Es ese silencio el que Uribe y De Gamboa pretenden escuchar por parte de quienes viven no solo la realidad colombiana, sino la de otras latitudes; y ese es el poder que los distintos autores les conceden a los silentes. Ana María Ochoa, música de formación, se sumerge en el silencio estridente de los prisioneros en calabozos de aislamiento en Estados Unidos y América Latina, sin ningún contacto humano ni acceso a la luz natural como en el que estuvo confinado el expresidente uruguayo Pepe Mujica; celdas que por sí solas constituyen un régimen de tortura que lleva a los reclusos a estados extremos de aniquilamiento.

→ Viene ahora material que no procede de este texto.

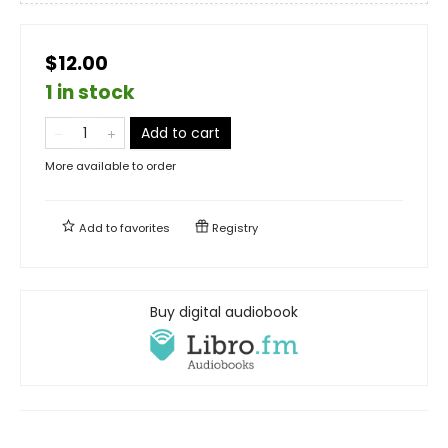
$12.00
1 in stock
Add to cart
More available to order
Add to
favorites
Registry
Buy digital audiobook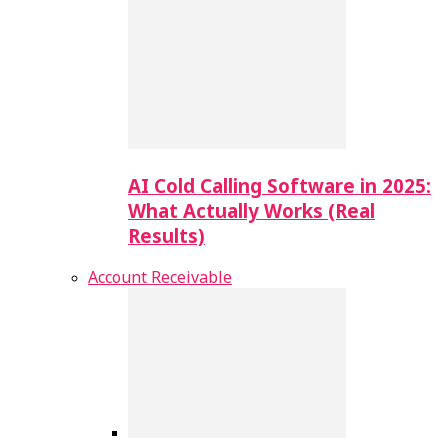
AI Cold Calling Software in 2025:
What Actually Works (Real
Results)
Account Receivable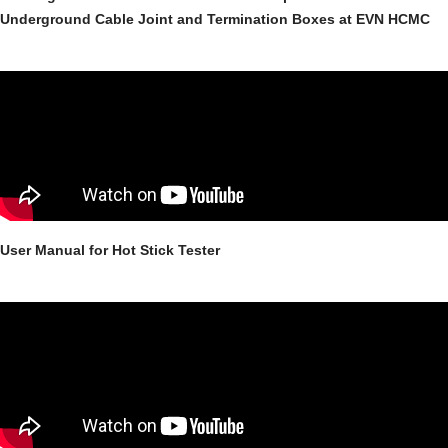
Underground Cable Joint and Termination Boxes at EVN HCMC
User Manual for Hot Stick Tester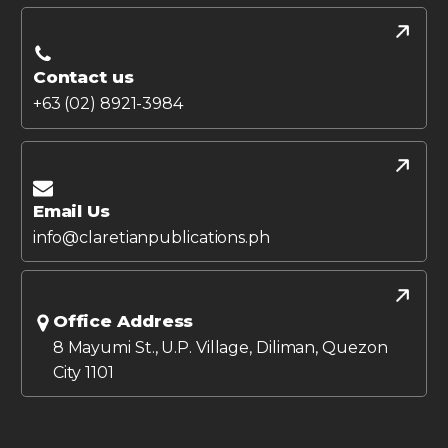
Contact us
+63 (02) 8921-3984
Email Us
info@claretianpublications.ph
Office Address
8 Mayumi St., U.P. Village, Diliman, Quezon
City 1101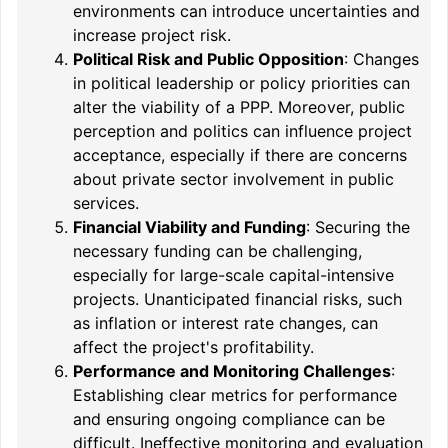
environments can introduce uncertainties and
increase project risk.
Political Risk and Public Opposition
: Changes
in political leadership or policy priorities can
alter the viability of a PPP. Moreover, public
perception and politics can influence project
acceptance, especially if there are concerns
about private sector involvement in public
services.
Financial Viability and Funding
: Securing the
necessary funding can be challenging,
especially for large-scale capital-intensive
projects. Unanticipated financial risks, such
as inflation or interest rate changes, can
affect the project's profitability.
Performance and Monitoring Challenges
:
Establishing clear metrics for performance
and ensuring ongoing compliance can be
difficult. Ineffective monitoring and evaluation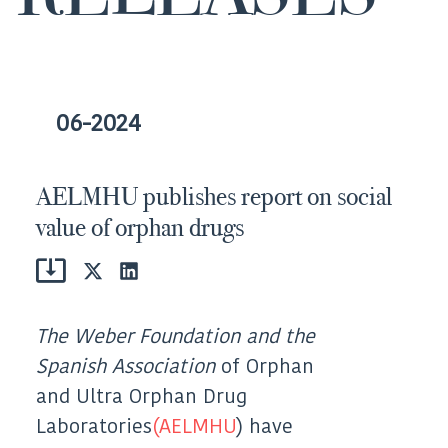
06-2024
AELMHU publishes report on social
value of orphan drugs
Share
Share
on
on
X
LinkedIn
(Twitter)
The Weber Foundation and the
Spanish Association
of Orphan
and Ultra Orphan Drug
Laboratories
(AELMHU
) have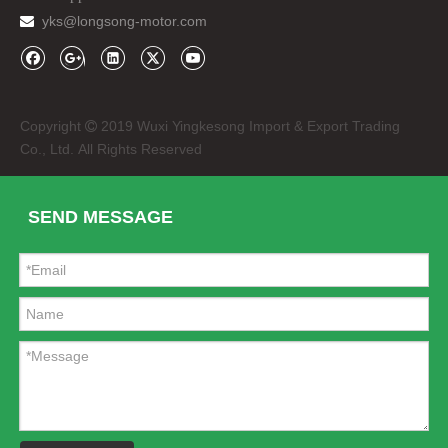
yks@longsong-motor.com

Copyright
2019 Wuxi Yingkesong Import & Export Trading

LED Headlights M5 H7 Zes LED 5600lm
ABS Auto Car Red Side Air Vent for Range Rover Sport 2010-2012
Co., Ltd. All Rights Reserved
SEND MESSAGE
Front Silver Mesh Grille for Range Rover Sport 2010-2012
Tail Lights for Range Rover Vogue 2010-13 LED Rear Lamp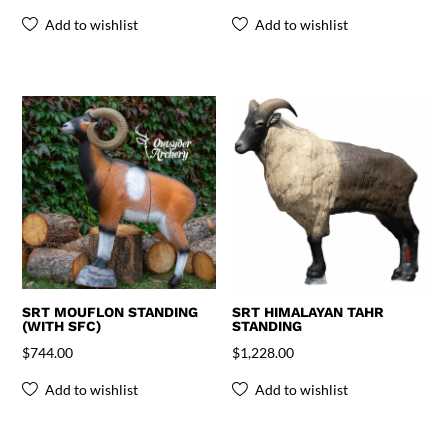
Add to wishlist
Add to wishlist
SRT MOUFLON STANDING
SRT HIMALAYAN TAHR
(WITH SFC)
STANDING
$
744.00
$
1,228.00
Add to wishlist
Add to wishlist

Entre tanto, el sociólogo Rigoberto Reyes acoge el acallamiento en el que han caído pequeñas comunidades rurales o semiurbanas del México contemporáneo, ante el azote de organizaciones criminales, que han alterado por completo la cotidianidad y configurado en la población nuevos estados y definiciones del silencio. En esa misma vía expone su pensamiento Mauricio Pilatowsky, un filósofo e historiador para quien dentro de la violencia mexicana se ocultan no solo intereses políticos sino actores que teóricamente representan la ley pero que se mimetizan en el crimen organizado; adicionalmente, él considera que la colonización y la conquista españolas fueron procesos que construyeron una “empresa” violenta del terror que a la postre terminó legitimando acciones, comportamientos y lenguajes hostiles muy arraigados en la cultura mexicana.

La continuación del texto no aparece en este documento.